Long‐term safety and efficacy of mirogabalin in Asian patients with diabetic peripheral neuropathic pain
Author(s) -
Baba Masayuki,
Matsui Norimitsu,
Kuroha Masanori,
Wasaki Yosuke,
Ohwada Shoichi
Publication year - 2020
Publication title -
journal of diabetes investigation
Language(s) - English
Resource type - Journals
SCImago Journal Rank - 1.089
H-Index - 50
eISSN - 2040-1124
pISSN - 2040-1116
DOI - 10.1111/jdi.13178
Subject(s) - medicine , adverse effect , discontinuation , peripheral edema , diabetes mellitus , mcgill pain questionnaire , somnolence , placebo , neuropathic pain , visual analogue scale , physical therapy , anesthesia , endocrinology , alternative medicine , pathology
Aims/Introduction Diabetic peripheral neuropathic pain (DPNP) affects the functionality, mood and sleep patterns of patients with diabetes. Mirogabalin, an α 2 δ ligand with a slower dissociation for α 2 δ‐1 versus α 2 δ‐2 subunits, showed efficacy and safety in a randomized, double‐blind, placebo‐controlled, 14‐week study in Asian patients with DPNP. This open‐label extension study evaluated the long‐term safety and efficacy of mirogabalin in Asian patients with DPNP. Material and Methods This 52‐week open‐label extension study was carried out in Japan, Korea and Taiwan in patients with DPNP. Patients received mirogabalin, initiated at 5 mg twice daily and increased to a flexible maintenance dosage of 10 or 15 mg twice daily. Adverse events were monitored throughout the study. Patients provided a self‐assessment of pain using the Short‐Form McGill Pain Questionnaire. Results Of the 214 patients who entered the study, 172 (80.4%) completed the extension study. Of 172 patients who completed the study, 149 received the highest dosage of mirogabalin (15 mg twice daily).
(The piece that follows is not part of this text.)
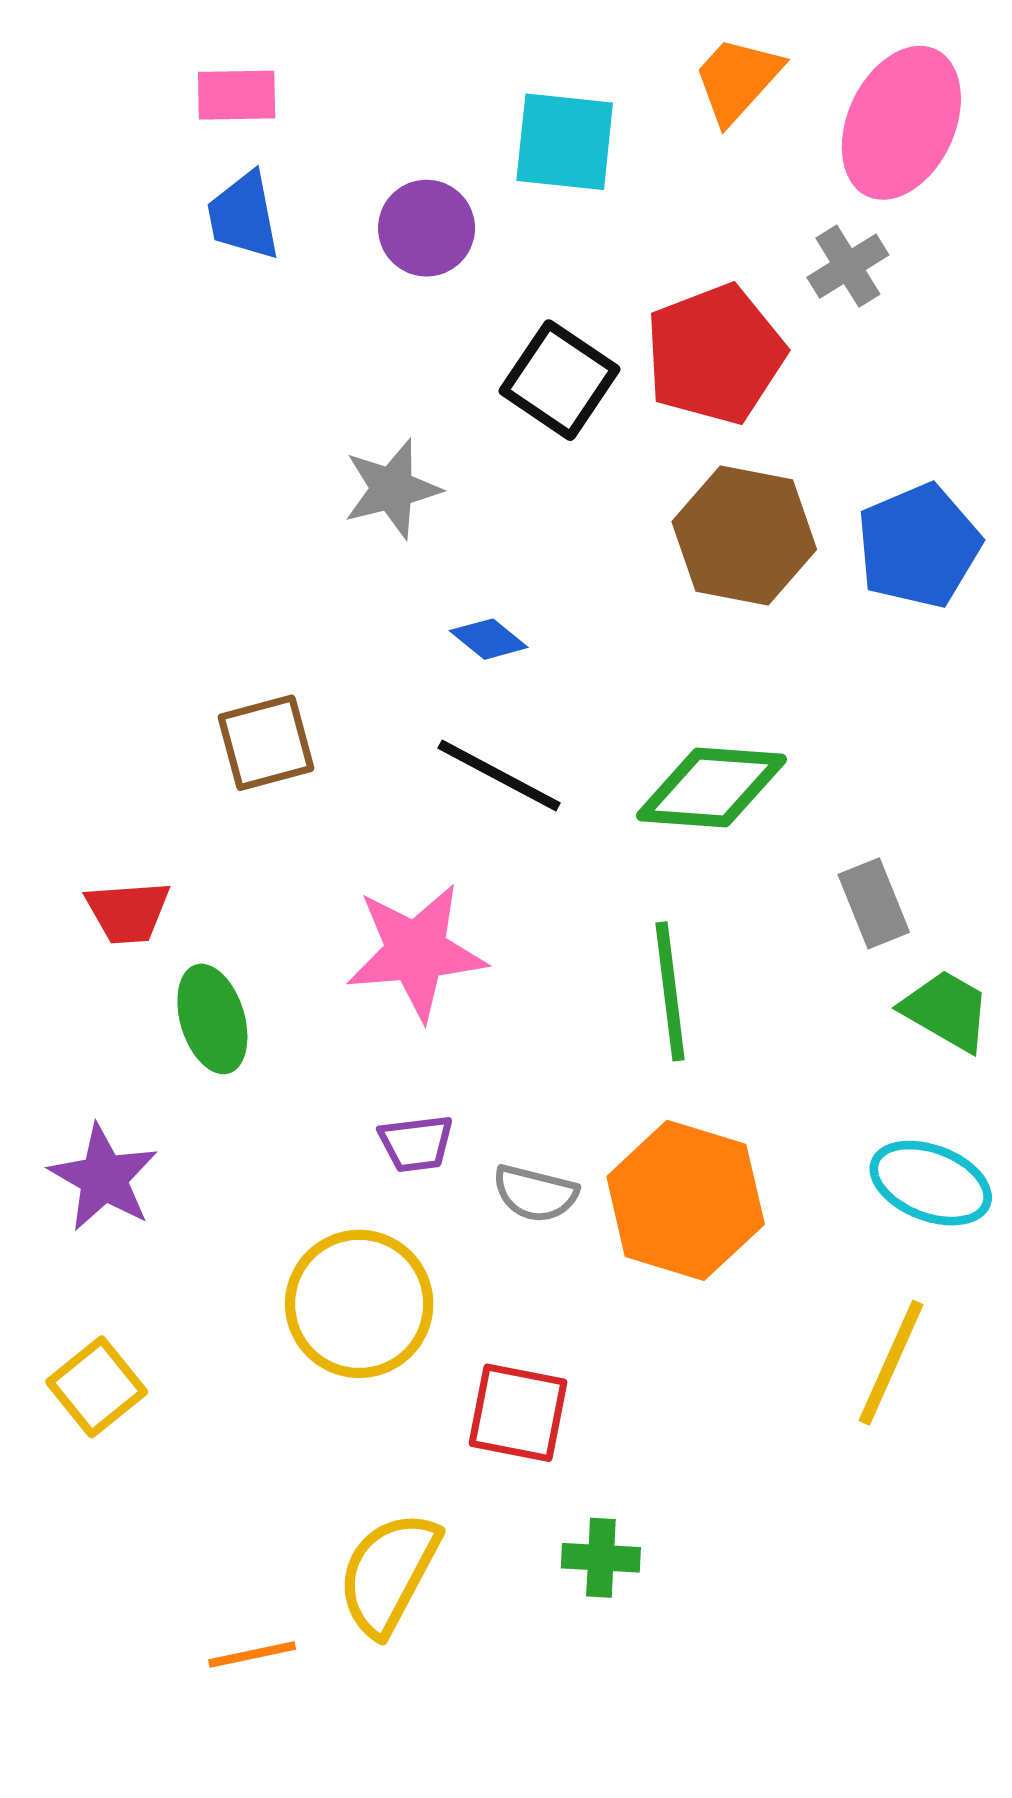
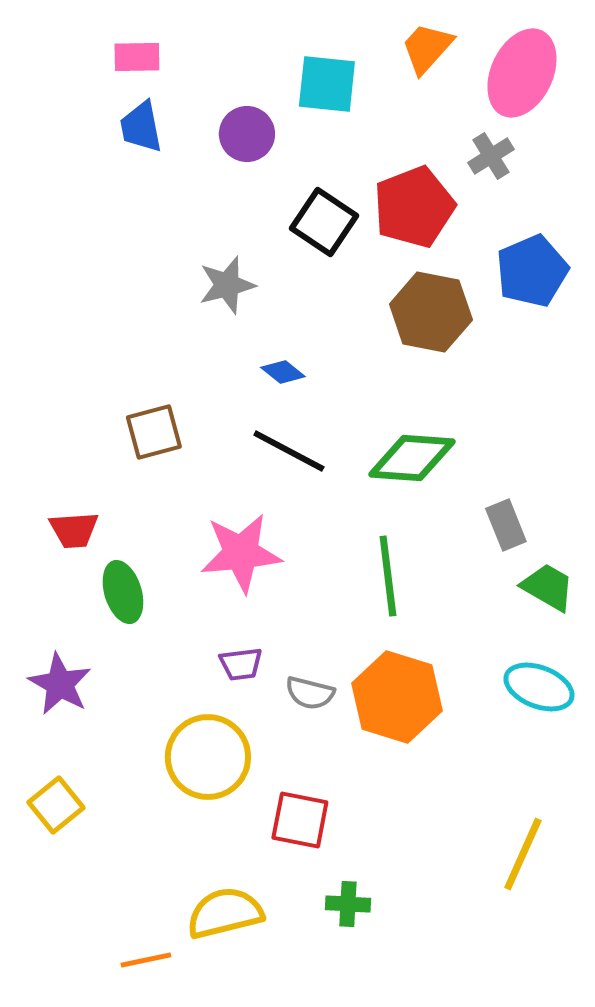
blue pentagon: (919, 546) -> (532, 271), moved
yellow line: (891, 1363) -> (523, 854), moved
yellow semicircle: (389, 1573) -> (225, 913), turned 48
The most common treatment‐emergent adverse events were nasopharyngitis, diabetic retinopathy, peripheral edema, somnolence, diarrhea, increased weight and dizziness. Most treatment‐emergent adverse events were mild or moderate in severity. The incidence of treatment‐emergent adverse events leading to treatment discontinuation was 13.1%. The visual analog scale and all other Short‐Form McGill Pain Questionnaire subscales (sensory score, affective score, total score and present pain intensity) generally decreased over time from baseline until week 52. Conclusions This extension study showed the safety and efficacy of a long‐term flexible dosing regimen of mirogabalin 10 or 15 mg twice daily in patients with DPNP.